Interestingly, Lobbestael et al. previously reported that protein phosphatase 1 (PP1) interacts with and dephosphorylates LRRK2 in vitro (Lobbestael et al.
2013). However, we did not identify PP1 as a modulator of LRRK2-induced toxicity in our
Drosophila-based phosphatase screen. Instead, we have identified the three components of PP2A, i.e., scaffolding (PP2A-29B), regulatory (wdb) and catalytic (mts) subunits, which are required to form a functional holoenzyme, as genetic modulators of LRRK2 function. Our finding is consistent with a recent report by Athanasopoulos and colleagues who found that LRRK2 is able to interact with all the three subunits of PP2A in cultured cells, and that silencing the catalytic subunit of PP2A by shRNA aggravated cellular degeneration induced by the pathogenic LRRK2 R1441C mutant (Athanasopoulos et al.
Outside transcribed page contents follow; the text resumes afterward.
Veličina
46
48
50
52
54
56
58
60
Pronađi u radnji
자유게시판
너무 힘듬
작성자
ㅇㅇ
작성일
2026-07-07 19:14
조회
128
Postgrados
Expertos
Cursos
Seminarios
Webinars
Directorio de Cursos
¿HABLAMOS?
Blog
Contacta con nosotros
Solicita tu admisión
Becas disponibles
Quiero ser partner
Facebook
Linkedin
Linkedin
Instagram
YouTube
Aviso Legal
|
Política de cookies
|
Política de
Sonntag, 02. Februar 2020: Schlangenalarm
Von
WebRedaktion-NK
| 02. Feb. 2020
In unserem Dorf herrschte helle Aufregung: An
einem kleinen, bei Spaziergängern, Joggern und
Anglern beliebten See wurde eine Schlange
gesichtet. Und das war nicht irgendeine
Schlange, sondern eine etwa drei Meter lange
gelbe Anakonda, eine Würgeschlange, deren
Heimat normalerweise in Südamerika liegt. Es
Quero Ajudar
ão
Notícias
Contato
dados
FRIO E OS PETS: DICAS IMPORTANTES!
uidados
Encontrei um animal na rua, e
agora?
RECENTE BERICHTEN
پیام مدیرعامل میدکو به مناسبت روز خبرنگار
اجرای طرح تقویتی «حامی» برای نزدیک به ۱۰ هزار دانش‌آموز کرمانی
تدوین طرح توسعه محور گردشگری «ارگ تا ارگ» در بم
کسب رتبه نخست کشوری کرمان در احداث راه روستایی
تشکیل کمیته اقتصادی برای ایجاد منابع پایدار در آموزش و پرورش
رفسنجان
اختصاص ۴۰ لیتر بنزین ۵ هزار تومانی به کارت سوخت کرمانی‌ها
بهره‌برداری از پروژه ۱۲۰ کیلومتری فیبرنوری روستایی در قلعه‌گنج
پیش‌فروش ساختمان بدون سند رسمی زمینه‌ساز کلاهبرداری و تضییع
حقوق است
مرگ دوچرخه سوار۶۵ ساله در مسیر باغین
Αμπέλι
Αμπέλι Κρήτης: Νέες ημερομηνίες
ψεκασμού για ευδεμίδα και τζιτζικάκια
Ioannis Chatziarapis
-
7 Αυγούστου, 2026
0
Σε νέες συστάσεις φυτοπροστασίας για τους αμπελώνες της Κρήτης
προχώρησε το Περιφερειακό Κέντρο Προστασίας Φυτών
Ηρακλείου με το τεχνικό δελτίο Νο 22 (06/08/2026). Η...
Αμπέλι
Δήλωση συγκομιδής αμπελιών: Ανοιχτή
2016). Here, we have independently verified the finding by means of a different approach using an in vivo model system. Importantly, we have demonstrated the relevance of PP2A in DA neurons expressing the LRRK2 G2019S transgene. Moreover, we showed that treatment of LRRK2-mutant flies with fingolimod, a drug that is currently being used to treat multiple sclerosis, ameliorates their disease-associated phenotypes but otherwise has no apparent effects on the climbing performance of control flies. All the compounds tested also have no overt effects on other DA neuronal cluster examined except for PPL1, which they exert a positive effect. In the presence of PP2A overexpression, we found that LRRK2 phosphorylation at Ser-1292 is reduced, which suggests a mechanism for how PP2A may regulate LRRK2 activity. This is consistent with a recent report demonstrating that Ser1292 dephosphorylation is mediated by phosphatases that are sensitive to calyculin A (PP1) and okadaic acid (PP2) (Reynolds et al.
2014). At the same time, we also found that S6K, a reported PP2A substrate (Bielinski and Mumby
2007; Hahn et al.
2010), functionally interacts with LRRK2. In the presence of LRRK2, S6K phosphorylation is enhanced, although we do not know if their relationship is direct or indirect. Notwithstanding this, given that LRRK2-mediated enhancement of protein translation is thought to underlie its neurotoxicity (Imai et al.
2008; Martin et al.
2014a), it is perhaps not surprising to note that the modulation of S6K activity, which normally promotes protein synthesis via the phosphorylation of ribosomal S6, can influence LRRK2 actions. Notably, the ribosomal protein s15 was recently identified as a key pathogenic substrate of LRRK2 (Martin et al.
2014b). Whether PP2A can reverse the phosphorylation of s15 by LRRK2 is unclear but would undoubtedly be an important question to address. Another area worth investigating is the potential relationship between LRRK2-induced enhancement in protein synthesis and mitochondrial dysfunction, particularly in view of our finding that S6K inhibition can rescue the abnormally enlarged mitochondrial size in DA neurons of LRRK2 mutant flies. It is tempting to speculate that the TOR pathway, which coordinates protein synthesis and mitochondrial activity, may help to connect the dots. Indeed, rapamycin-mediated inhibition of mTOR was reported to rescue the pathological phenotype of LRRK2 flies (Tain et al.
2009). Moreover, Penny and colleagues recently showed that the TOR pathway is involved in the regulation of synaptic homeostasis by LRRK2 in
Drosophila neuromuscular junction (Penney et al.
2016). Interestingly, the authors further found that LRRK2 collaborates with S6K to promote synaptic enhancement of neurotransmitter release at the neuromuscular junction. It is noteworthy to mention that mTOR-mediated phosphorylation of S6K at Thr-389 is pivotal for its activation (Burnett et al.
1998). This is the same site that we have observed to exhibit enhanced phosphorylation (for p70 S6K) in the presence of LRRK2. Clearly, future studies should be conducted to unravel how the various components linked to LRRK2 pathways converge on impairing protein synthesis and mitochondrial function to bring about pathogenic outcomes.